From the President

Dear Reader,

As the new year approaches, those of us involved in the Arts of Liberty Project have much to be grateful for. January 6 will mark the first birthday of its new parent organization, the Boethius Institute for the Advancement of Liberal Education. We have had a solid first year and are ready to expand our efforts in 2024, including publishing our Introductory Geometry and Arithmetic text by Michael Augros, author of Who Designed the Designer? Dr. Augros does an excellent job re-presenting key content from all of Euclid’s Elements in a clear, accessible way for high school students and life-long learners. This volume has been downloaded for years by many around the world from the Arts of Liberty website; its new existence in a durable, easy-to-read printed volume will introduce the wonders of classic geometry to thousands more learners.

Returning the Quadrivium to its rightful place in liberal arts studies is high on the Boethius Institute priority list. Properly presented, mathematics introduces the young mind to the life of knowledge by arousing wonder through careful reasoning. As Dr. Augros writes,

Geometry is full of wonders. At every level of this science, from the most elementary to the most advanced, we are confronted with the unexpected. Often the seemingly possible turns out to be impossible, and conversely what at first seemed impossible turns out to be possible.

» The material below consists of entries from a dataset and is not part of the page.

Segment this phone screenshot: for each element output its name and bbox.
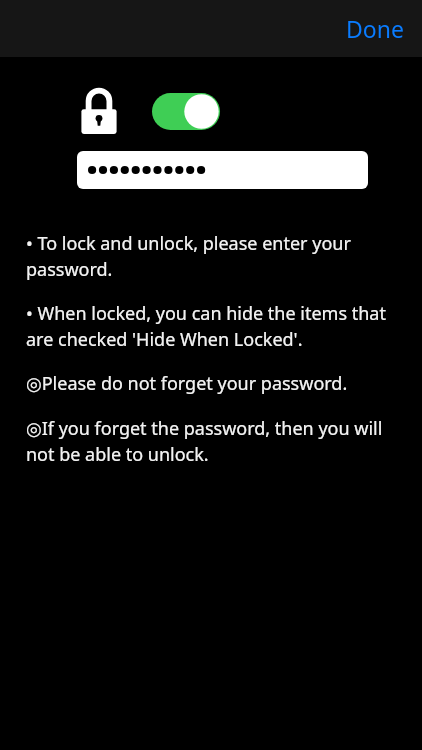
staticText: • When locked, you can hide the items th… xyxy=(26,301,404,351)
staticText: ◎If you forget the password, then you wi… xyxy=(26,416,404,466)
staticText: • To lock and unlock, please enter your … xyxy=(26,231,404,281)
button[interactable]: Lock xyxy=(78,87,120,135)
button[interactable]: Lock toggle, on xyxy=(152,93,220,130)
button[interactable]: Done xyxy=(328,5,422,52)
staticText: Done xyxy=(346,13,404,44)
button[interactable]: Password field xyxy=(77,151,368,189)
staticText: ◎Please do not forget your password. xyxy=(26,371,348,396)
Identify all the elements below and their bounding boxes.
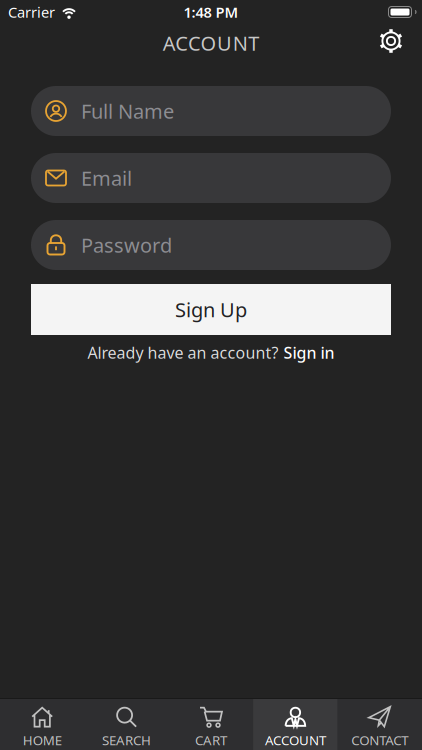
staticText: HOME [23,731,62,749]
button[interactable]: CART [169,699,253,750]
staticText: Password [81,232,172,258]
staticText: Full Name [81,98,174,124]
button[interactable]: Password [31,220,391,270]
button[interactable]: Email [31,153,391,203]
button[interactable]: CONTACT [338,699,422,750]
staticText: Sign Up [175,296,247,323]
button[interactable]: Already have an account? [88,342,334,363]
button[interactable]: ACCOUNT [253,699,338,750]
staticText: SEARCH [102,731,151,749]
staticText: Email [81,165,132,191]
button[interactable]: SEARCH [84,699,169,750]
button[interactable]: Settings [377,27,405,55]
staticText: CART [195,731,227,749]
button[interactable]: HOME [0,699,84,750]
staticText: ACCOUNT [265,731,326,749]
staticText: Carrier [8,2,55,22]
staticText: CONTACT [351,731,408,749]
button[interactable]: Sign Up [31,284,391,335]
staticText: 1:48 PM [184,2,238,22]
button[interactable]: Full Name [31,86,391,136]
staticText: Sign in [284,342,334,363]
staticText: ACCOUNT [163,30,259,56]
staticText: Already have an account? [88,342,278,363]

Our Quadrivium students at the Pascal Instituut experienced this in a recent discussion of Euclid’s treatment of incommensurable magnitudes. Said one, “It is not possible that two lines can be incommensurable! You can divide them into parts as small as you want. You must be able to find a common measure!” And yet, Euclid shows it is not so.

Classical mathematics is so formative because it occupies the sweet spot for human knowing by relying on both imagination and argumentation. For this reason among others, encouraging the development of the imagination in the young is crucial for learning ordered to knowledge, as elementary teacher Forest Barnette points out in her article “On Early Education in the Liberal Arts:”

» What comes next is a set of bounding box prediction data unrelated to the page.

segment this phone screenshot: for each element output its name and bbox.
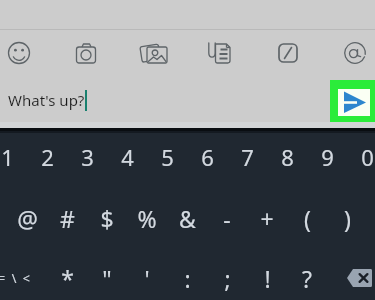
button[interactable]: 8 <box>267 137 307 177</box>
button[interactable]: Backspace <box>345 267 375 289</box>
staticText: : <box>184 263 191 294</box>
staticText: ) <box>344 203 351 234</box>
button[interactable]: ( <box>287 198 327 238</box>
button[interactable]: ) <box>327 198 367 238</box>
staticText: * <box>61 263 74 294</box>
button[interactable]: * <box>47 258 87 298</box>
button[interactable]: 2 <box>27 137 67 177</box>
button[interactable]: What's up? <box>0 80 320 128</box>
button[interactable]: # <box>47 198 87 238</box>
button[interactable]: 4 <box>107 137 147 177</box>
staticText: 8 <box>281 142 294 172</box>
staticText: 4 <box>121 142 134 172</box>
staticText: ? <box>302 263 312 294</box>
staticText: 9 <box>321 142 334 172</box>
staticText: What's up? <box>8 90 85 110</box>
button[interactable]: ' <box>127 258 167 298</box>
button[interactable]: $ <box>87 198 127 238</box>
button[interactable]: 3 <box>67 137 107 177</box>
staticText: & <box>179 203 196 234</box>
staticText: # <box>60 203 75 234</box>
button[interactable]: Sticker <box>268 33 308 73</box>
staticText: + <box>260 203 274 234</box>
button[interactable]: % <box>127 198 167 238</box>
button[interactable]: Mention <box>335 33 375 73</box>
staticText: 3 <box>81 142 94 172</box>
button[interactable]: " <box>87 258 127 298</box>
button[interactable]: 6 <box>187 137 227 177</box>
button[interactable]: Send <box>330 80 375 126</box>
button[interactable]: : <box>167 258 207 298</box>
staticText: 5 <box>161 142 174 172</box>
button[interactable]: Attach file <box>199 33 239 73</box>
button[interactable]: = \ < <box>0 258 34 298</box>
button[interactable]: + <box>247 198 287 238</box>
staticText: ' <box>144 263 150 294</box>
button[interactable]: Emoji <box>0 33 39 73</box>
button[interactable]: Camera <box>66 33 106 73</box>
button[interactable]: 5 <box>147 137 187 177</box>
button[interactable]: 7 <box>227 137 267 177</box>
button[interactable]: & <box>167 198 207 238</box>
button[interactable]: Gallery <box>133 33 173 73</box>
staticText: @ <box>17 203 38 234</box>
staticText: ; <box>224 263 231 294</box>
staticText: ! <box>264 263 271 294</box>
staticText: 0 <box>361 142 374 172</box>
staticText: 6 <box>201 142 214 172</box>
button[interactable]: 9 <box>307 137 347 177</box>
button[interactable]: @ <box>7 198 47 238</box>
staticText: " <box>102 263 112 294</box>
button[interactable]: ; <box>207 258 247 298</box>
button[interactable]: 0 <box>347 137 375 177</box>
staticText: 2 <box>41 142 54 172</box>
button[interactable]: ! <box>247 258 287 298</box>
staticText: $ <box>100 203 114 234</box>
staticText: ( <box>304 203 311 234</box>
button[interactable]: ? <box>287 258 327 298</box>
staticText: 1 <box>1 142 14 172</box>
staticText: 7 <box>241 142 254 172</box>
button[interactable]: - <box>207 198 247 238</box>
staticText: - <box>223 203 231 234</box>
button[interactable]: 1 <box>0 137 27 177</box>
staticText: = \ < <box>0 270 30 287</box>
staticText: % <box>137 203 157 234</box>
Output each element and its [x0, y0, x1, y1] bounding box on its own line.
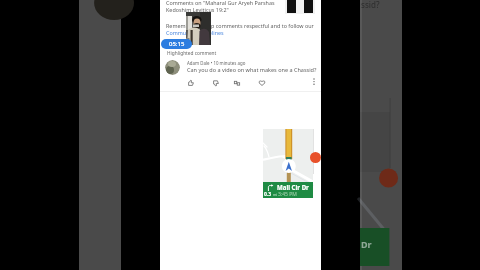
staticText: mi — [273, 192, 278, 197]
button[interactable]: Recenter — [310, 152, 321, 163]
button[interactable]: Like — [185, 77, 197, 89]
staticText: Mall Cir Dr — [277, 183, 309, 191]
staticText: Highlighted comment — [167, 50, 217, 57]
button[interactable]: More options — [309, 76, 319, 86]
staticText: Dr — [361, 238, 372, 250]
button[interactable]: Dislike — [210, 77, 222, 89]
staticText: 3:45 PM — [278, 191, 297, 198]
staticText: Can you do a video on what makes one a C… — [187, 66, 317, 73]
staticText: 05:15 — [169, 40, 185, 48]
button[interactable]: Reply — [231, 77, 243, 89]
button[interactable]: Community Guidelines — [166, 29, 224, 36]
button[interactable]: Mall Cir Dr — [263, 129, 313, 198]
staticText: Adam Dale • 10 minutes ago — [187, 60, 246, 66]
button[interactable]: 05:15 — [161, 39, 192, 49]
staticText: Kedoshim Leviticus 19:2" — [166, 6, 229, 13]
staticText: Remember to keep comments respectful and… — [166, 22, 314, 29]
staticText: Comments on "Maharal Gur Aryeh Parshas — [166, 0, 275, 6]
staticText: 0.3 — [264, 191, 272, 198]
staticText: ssid? — [361, 0, 380, 10]
button[interactable]: Heart — [256, 77, 268, 89]
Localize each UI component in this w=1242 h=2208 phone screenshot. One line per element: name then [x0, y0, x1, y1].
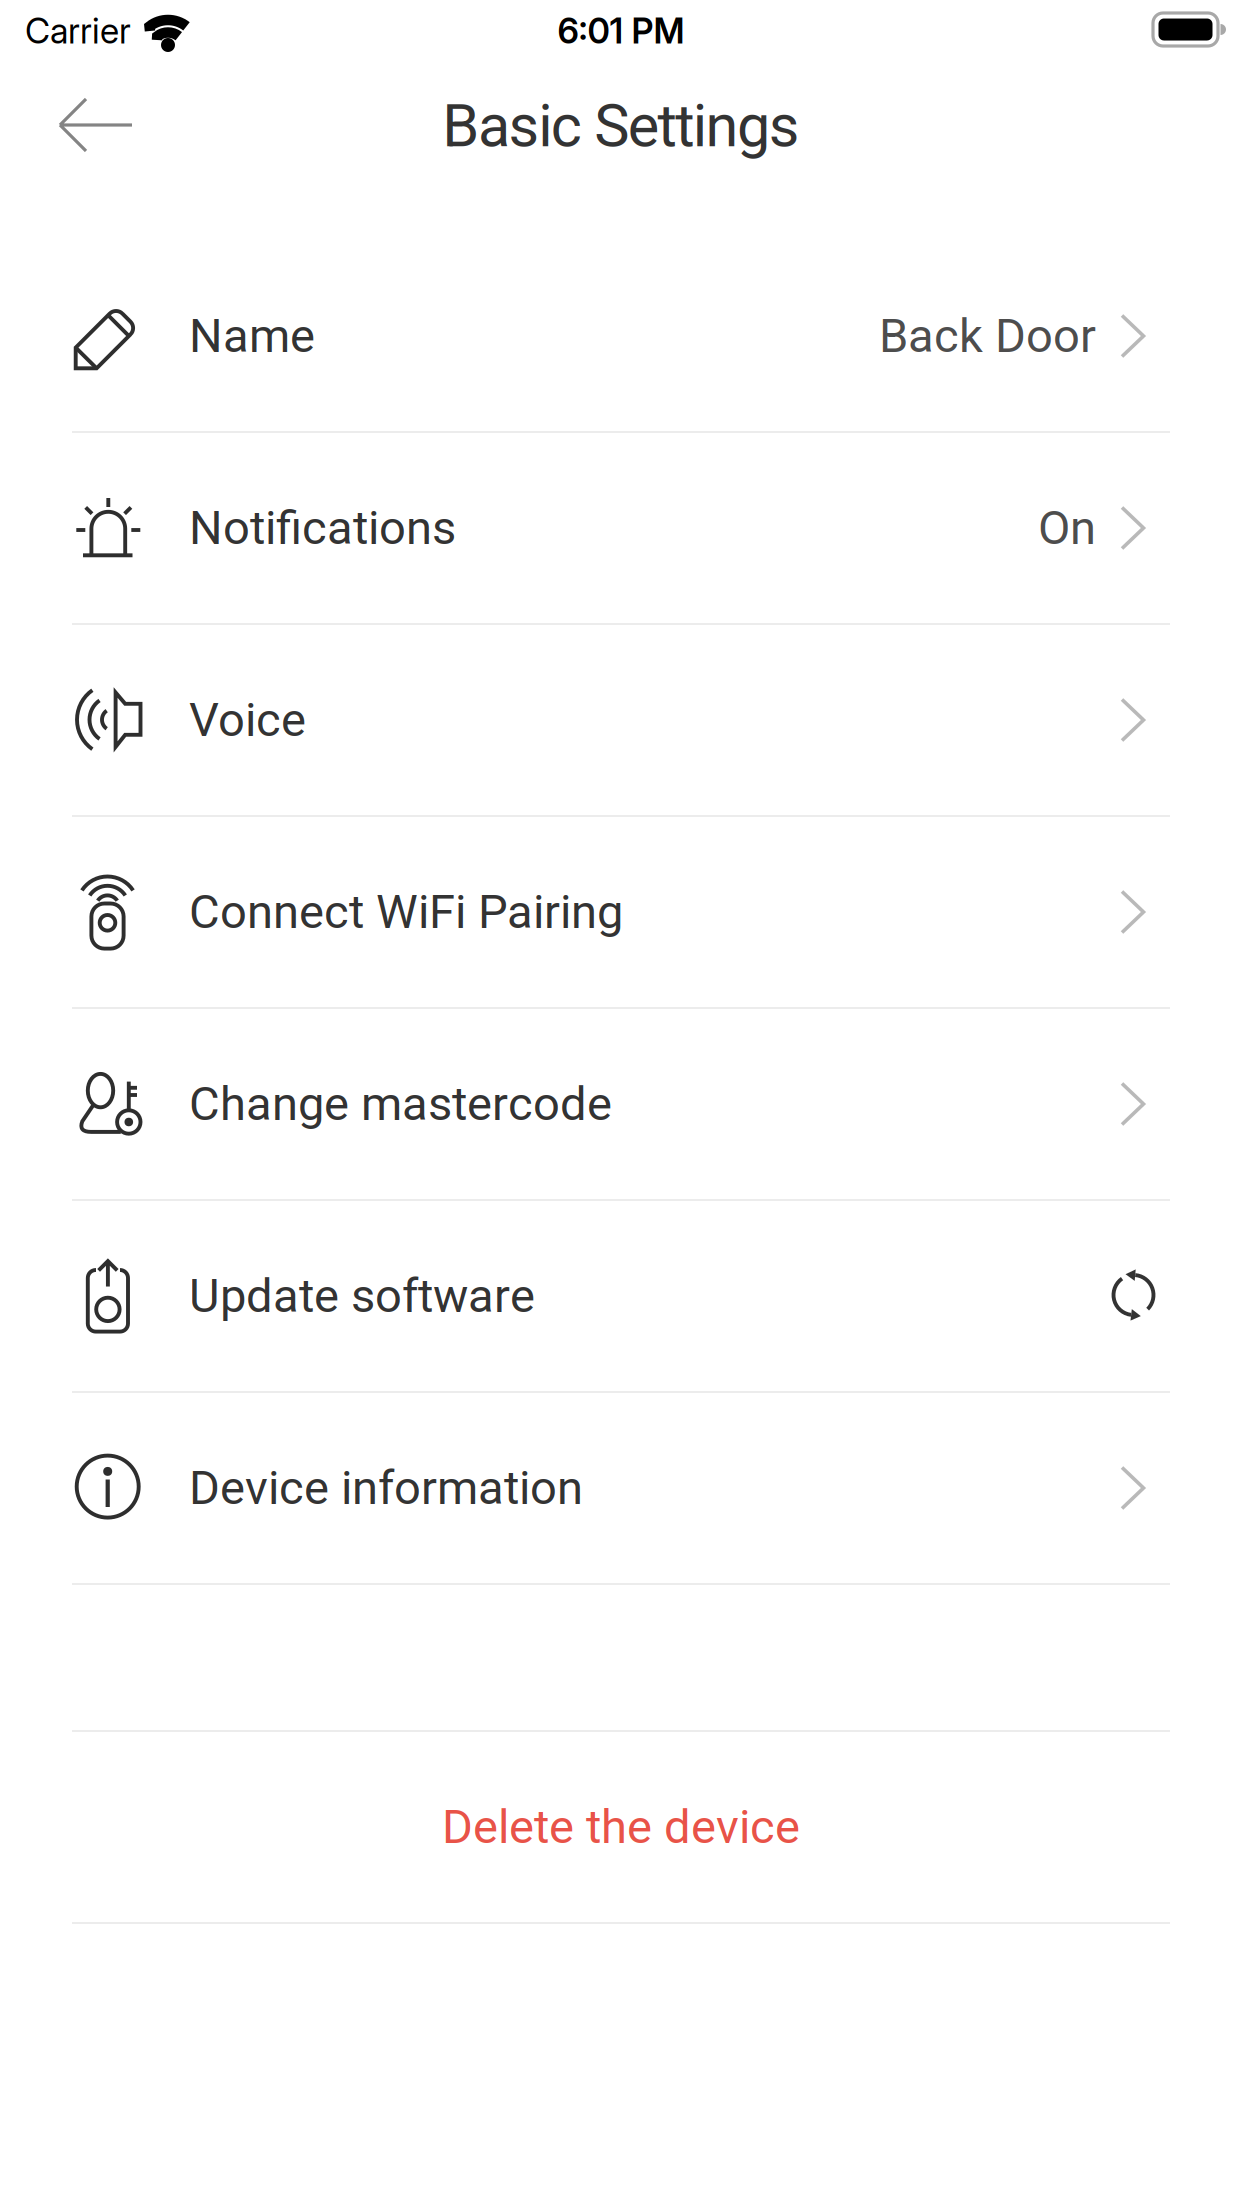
button[interactable]: Connect WiFi Pairing [0, 817, 1242, 1007]
staticText: 6:01 PM [558, 10, 684, 52]
staticText: Back Door [879, 308, 1096, 364]
staticText: Carrier [25, 10, 131, 52]
button[interactable]: Back [0, 62, 170, 190]
staticText: Update software [189, 1268, 535, 1324]
button[interactable]: Voice [0, 625, 1242, 815]
staticText: Voice [189, 692, 306, 748]
button[interactable]: Notifications [0, 433, 1242, 623]
staticText: Connect WiFi Pairing [189, 884, 623, 940]
button[interactable]: Device information [0, 1393, 1242, 1583]
button[interactable]: Name [0, 241, 1242, 431]
staticText: Delete the device [442, 1799, 800, 1855]
staticText: Name [189, 308, 315, 364]
staticText: Device information [189, 1460, 583, 1516]
staticText: On [1038, 500, 1096, 556]
staticText: Change mastercode [189, 1076, 612, 1132]
button[interactable]: Update software [0, 1201, 1242, 1391]
staticText: Notifications [189, 500, 456, 556]
staticText: Basic Settings [442, 91, 800, 161]
button[interactable]: Change mastercode [0, 1009, 1242, 1199]
button[interactable]: Delete the device [0, 1732, 1242, 1922]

Imagination is not an alternative to reality – it’s the key to reality. Imagination helps us to understand the most fundamental truths around us: it helps us to explore what is beyond the physical limitations of the moment; it helps us to explore what isn’t by showing us what is preventing it from being so; and it helps us to explore what could be by going beyond the is and isn’ts and into the unknown.

Nurturing the mathematical imagination is not only delightful in itself, but also immensely helpful in making science both practical and liberating, as aeronautics engineer Liam Collins witnesses in his article, “Dr. William McLean and Imaginative Creativity.” Albert Einstein shows us his creative imagination at work in using a magical space elevator to provide the fundamental insight for his theory of general relativity.

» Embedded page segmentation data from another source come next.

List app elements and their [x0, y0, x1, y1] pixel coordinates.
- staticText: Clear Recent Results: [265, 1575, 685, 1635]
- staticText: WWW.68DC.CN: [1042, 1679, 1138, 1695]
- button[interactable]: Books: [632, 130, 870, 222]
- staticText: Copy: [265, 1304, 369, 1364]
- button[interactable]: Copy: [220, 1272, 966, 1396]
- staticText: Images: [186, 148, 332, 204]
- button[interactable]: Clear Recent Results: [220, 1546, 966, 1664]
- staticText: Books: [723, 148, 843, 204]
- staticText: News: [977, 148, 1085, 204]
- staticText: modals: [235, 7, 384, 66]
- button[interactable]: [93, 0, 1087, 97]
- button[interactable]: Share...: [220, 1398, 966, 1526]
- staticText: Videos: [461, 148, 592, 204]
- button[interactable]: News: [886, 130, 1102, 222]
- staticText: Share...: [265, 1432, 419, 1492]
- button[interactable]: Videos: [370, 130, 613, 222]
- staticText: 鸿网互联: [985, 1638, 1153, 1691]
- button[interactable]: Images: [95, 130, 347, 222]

As Socrates and Plato experienced, classical mathematics can set ablaze the love of wisdom in a budding philosopher. We taste truth and yet cannot help but question existence. Working through the Elements was my first experience of learning indubitable truth. At the same time, doubts about the reality of points without parts and breadthless lengths were also present from the very beginning. And, as far as we can tell, regular 15-sided polygons inscribed in a circle exist nowhere in the natural world, much less inscribed dodecahedrons; probably we can't really make tangents to circles. But the delight in geometry and arithmetic does not depend upon being able to find their objects in physical reality; in some way it is enhanced because we are easily convinced that we cannot. We find them in our imagination. And yet they are true and objective -- the imagination is fed by and determined by our experience of sensible reality, as it is empowered by the intellect.

I am very grateful to announce that last month we received IRS approval of our tax-exempt status. We hope the publication of Dr. Augros’s volume will just be the beginning of our Library of Liberal Arts series. Several more volumes are ready to be edited, and we need to commission our volumes on grammar, rhetoric, and music. If you are able to make a financial contribution, we will be deeply grateful. Small gifts go a long way in a new organization like ours, and also help us to show potential major benefactors that we are serving a widely felt need.

We hope your hearts rejoice in the peace of this season.